The process itself is fairly simple. Activehours is only available as a service to those who keep track of their hours with an online timesheet and are paid via a direct deposit to their bank. Once an individual has signed up for the app, they can choose whether they’d like to be paid for part or all of the hours they work as soon as they’ve worked them. It might set a dangerous precedent, but if you have bills you need to pay on a Wednesday, there’s no need to wait until payday on a Friday to make the payment. Simply log in to Activehours, request payment, and you’ll receive your funds the next morning. In essence, the user receives an advance on their pay from Activehours. It then withdraws the money it has lent the borrower when payday comes around.
More about ‘voluntary tips’
The voluntary tipping system does sound a little nebulous, and in many cases, such an approach is often a lot less ‘voluntary’ once you have read the small print. However, the Activehours system seems to be legitimate, as the founder Ram Palaniappan explains: “We don’t think people should be forced to pay for services they don’t love, so we ask consumers to pay what they think is fair based on their personal experiences.
“Some people look at the model and think we’re crazy, but we tested it and found it is sufficient to build a sustainable business.”
Tempting consumers
Consumer watchdogs believe the app is just as flawed as other short-term lending options. Anyone relying on such an app rather than a traditional savings account to access money early is likely to struggle when bills become due. This is indicative of long-term financial instability.
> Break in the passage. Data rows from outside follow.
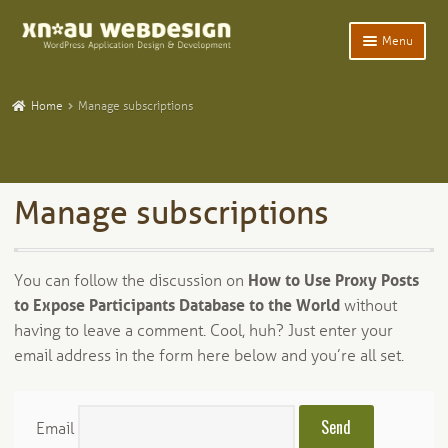
Skip
Skip
Menu
to
to
navigation
content
Expand
Home
child
Home
Manage subscriptions
menu
Expand
WordPress Plugins
child
menu
Expand
Participants Database
child
Manage subscriptions
menu
Expand
Add-Ons and Plugins
child
menu
Expand
Blog
You can follow the discussion on
How to Use Proxy Posts
child
to Expose Participants Database to the World
without
menu
Expand
Tangentia
child
having to leave a comment. Cool, huh? Just enter your
menu
email address in the form here below and you’re all set.
Email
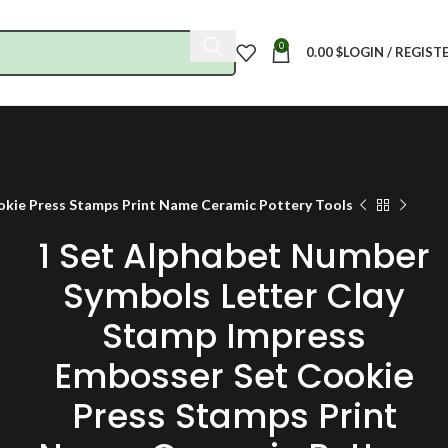
0
0.00
$
LOGIN / REGIST
okie Press Stamps Print Name Ceramic Pottery Tools
1 Set Alphabet Number
Symbols Letter Clay
Stamp Impress
Embosser Set Cookie
Press Stamps Print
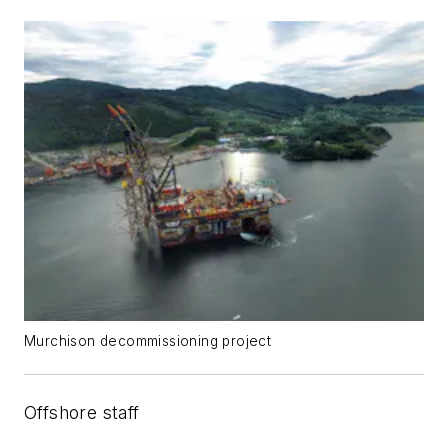
Murchison decommissioning project
Offshore staff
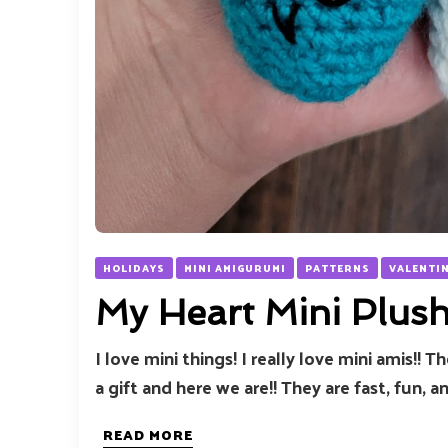
HOLIDAYS
MINI AMIGURUMI
PATTERNS
VALENTI
My Heart Mini Plus
I love mini things! I really love mini amis!! 
a gift and here we are!! They are fast, fun, an
READ MORE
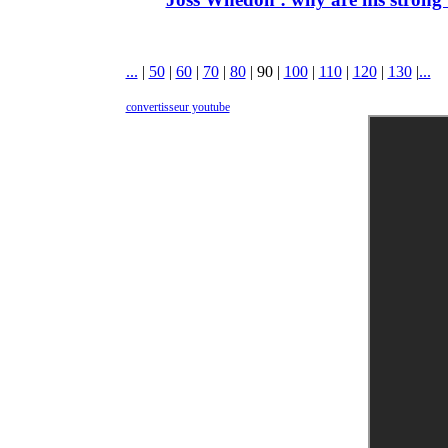
...
|
50
|
60
|
70
|
80
|
90
|
100
|
110
|
120
|
130
|
...
convertisseur youtube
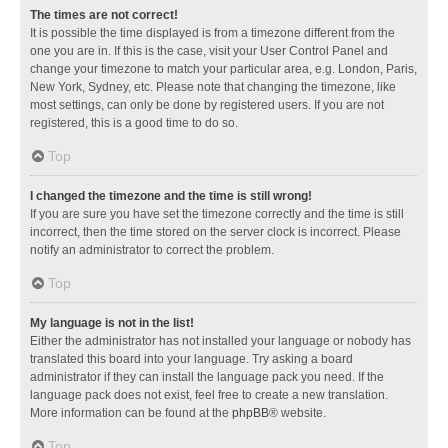
The times are not correct!
It is possible the time displayed is from a timezone different from the
one you are in. If this is the case, visit your User Control Panel and
change your timezone to match your particular area, e.g. London, Paris,
New York, Sydney, etc. Please note that changing the timezone, like
most settings, can only be done by registered users. If you are not
registered, this is a good time to do so.
Top
I changed the timezone and the time is still wrong!
If you are sure you have set the timezone correctly and the time is still
incorrect, then the time stored on the server clock is incorrect. Please
notify an administrator to correct the problem.
Top
My language is not in the list!
Either the administrator has not installed your language or nobody has
translated this board into your language. Try asking a board
administrator if they can install the language pack you need. If the
language pack does not exist, feel free to create a new translation.
More information can be found at the
phpBB
® website.
Top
The problem with an app like Activehours is it tempts the consumer. Everyone will start off thinking “I’ll use the service just this one” but before long consumers will be use the service to fund nights out or purchases of non-essential items. They’ll then be shocked when their final pay check at the end of the week or month is insufficient to cover their essential expenses.
Would you like to see Activehours here in the UK? Is it a service you would use? Please share your thoughts in the comments section below.
AUTHOR BIO
Katie Donovan is a financial blogger and consumer affairs writer who has been published on some of the UK’s most authoritative websites. When she’s not busy writing, Katie can be found baking a fine array of cakes and biscuits for anyone who’s brave enough to eat them.
This looks like a great alternative to payday lenders for a one off. Is there anything like this available to UK workers?
I think Payday loans should be avoided at all costs – the interest rates are generally horrible. We are lucky to have an overdraft line with our credit union that costs just a few cents a day. Although I hate paying them a buck or two for interest when we use it, it’s sure better than giving them 30%. Great post!